- Unidentified hackers access Air France and KLM via a third -party service provider
- The attackers stolen names, contact details and more
- Passport data were not compromised
Air France and KLM Royal Dutch Airlines recently confirmed cyber attacks in which the two airlines have lost sensitive customer data.
The companies, both detainees by the same company to hold airlines, sent letters of data violation notification to the customers concerned and in a shared press release with TweakersKLM said the incident occurred when threat stakeholders broke into a third -party service provider.
“An unusual activity was detected on a third-party platform used by our contact centers, which led our IT security team, as well as the third party system involved, to quickly implement corrective measures to end the incident,” said the company also Cyberness.
Was it a scattered spider?
We do not know exactly how many people have been affected by the breach, but the airlines transport more than 80 million people each year.

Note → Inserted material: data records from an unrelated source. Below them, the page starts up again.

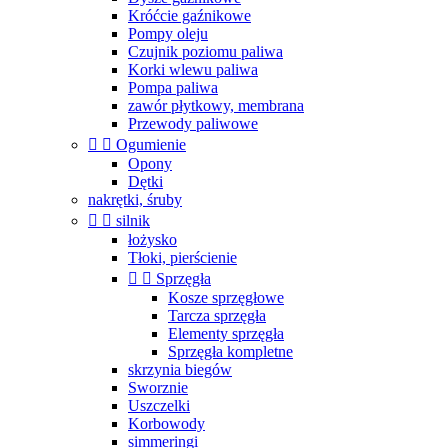
Króćcie gaźnikowe
Pompy oleju
Czujnik poziomu paliwa
Korki wlewu paliwa
Pompa paliwa
zawór płytkowy, membrana
Przewody paliwowe


Ogumienie
Opony
Dętki
nakrętki, śruby


silnik
łożysko
Tłoki, pierścienie


Sprzęgła
Kosze sprzęgłowe
Tarcza sprzęgła
Elementy sprzęgła
Sprzęgła kompletne
skrzynia biegów
Sworznie
Uszczelki
Korbowody
simmeringi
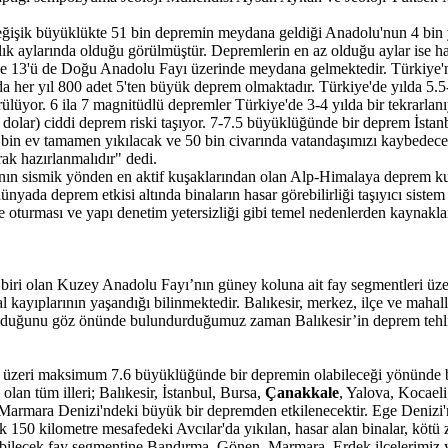
şik büyüklükte 51 bin depremin meydana geldiği Anadolu'nun 4 bin yı
ık aylarında olduğu görülmüştür. Depremlerin en az olduğu aylar ise ha
 13'ü de Doğu Anadolu Fayı üzerinde meydana gelmektedir. Türkiye'nin
er yıl 800 adet 5'ten büyük deprem olmaktadır. Türkiye'de yılda 5.5-6 
lüyor. 6 ila 7 magnitüdlü depremler Türkiye'de 3-4 yılda bir tekrarlan
ar dolar) ciddi deprem riski taşıyor. 7-7.5 büyüklüğünde bir deprem İsta
 bin ev tamamen yıkılacak ve 50 bin civarında vatandaşımızı kaybedeceği
ak hazırlanmalıdır" dedi.
nın sismik yönden en aktif kuşaklarından olan Alp-Himalaya deprem 
da deprem etkisi altında binaların hasar görebilirliği taşıyıcı sistem y
rine oturması ve yapı denetim yetersizliği gibi temel nedenlerden kayna
dan biri olan Kuzey Anadolu Fayı’nın güney koluna ait fay segmentleri 
l kayıplarının yaşandığı bilinmektedir. Balıkesir, merkez, ilçe ve mahal
duğunu göz önünde bulundurduğumuz zaman Balıkesir’in deprem tehlike
in üzeri maksimum 7.6 büyüklüğünde bir depremin olabileceği yönünde b
an tüm illeri; Balıkesir, İstanbul, Bursa,
Çanakkale
, Yalova, Kocaeli,
iz, Marmara Denizi'ndeki büyük bir depremden etkilenecektir. Ege Deni
 150 kilometre mesafedeki Avcılar'da yıkılan, hasar alan binalar, kötü 
bilecek fay segmentine Bandırma, Gönen, Marmara, Erdek ilçelerimiz yak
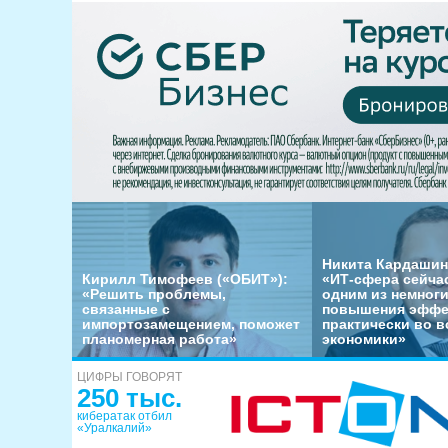
Никита Кардашин
Кирилл Тимофеев («ОБИТ»):
«ИТ-сфера сейча
«Решить проблемы,
одним из немног
связанные с
повышения эффе
импортозамещением, поможет
практически во в
планомерная работа»
экономики»
ЦИФРЫ ГОВОРЯТ
250 тыс.
кибератак отбил
«Уралкалий»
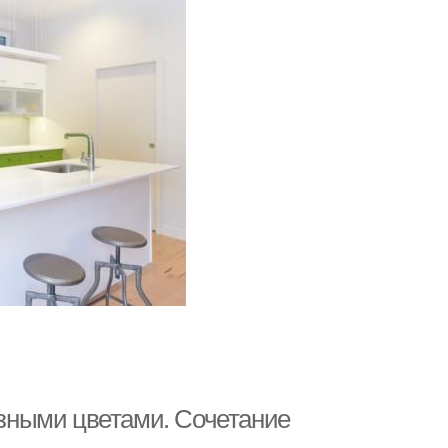
разными цветами. Сочетание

The information stolen in this attack includes the complete names of people, the contact details, the flying blue numbers and the level levels, as well as the service request emails.
Fortunately, passport numbers, payment card details, passwords or flying blue miles sales (the airline loyalty program) were not stolen.
There was no word on the attackers and no one claimed the responsibility of the attack.
However, at the end of June 2025, the FBI warned dispersed spider hackers now increased targeted airlines.
SPORED SPIDER works by usurping the identity of the company’s staff and by convincing employees of the IT service that they have lost access to their corporate accounts.
After accessing the initial access, they map the company, identify high -level individuals, then repeat the process until they have access to accounts through which they can steal data.
The hacking group struck Qantas in early July 2025, and Hawaiian Airlines at the end of June, and Russian Aeroflot, American Globalx and Canadian Westjet have all undergone similar incidents in recent months.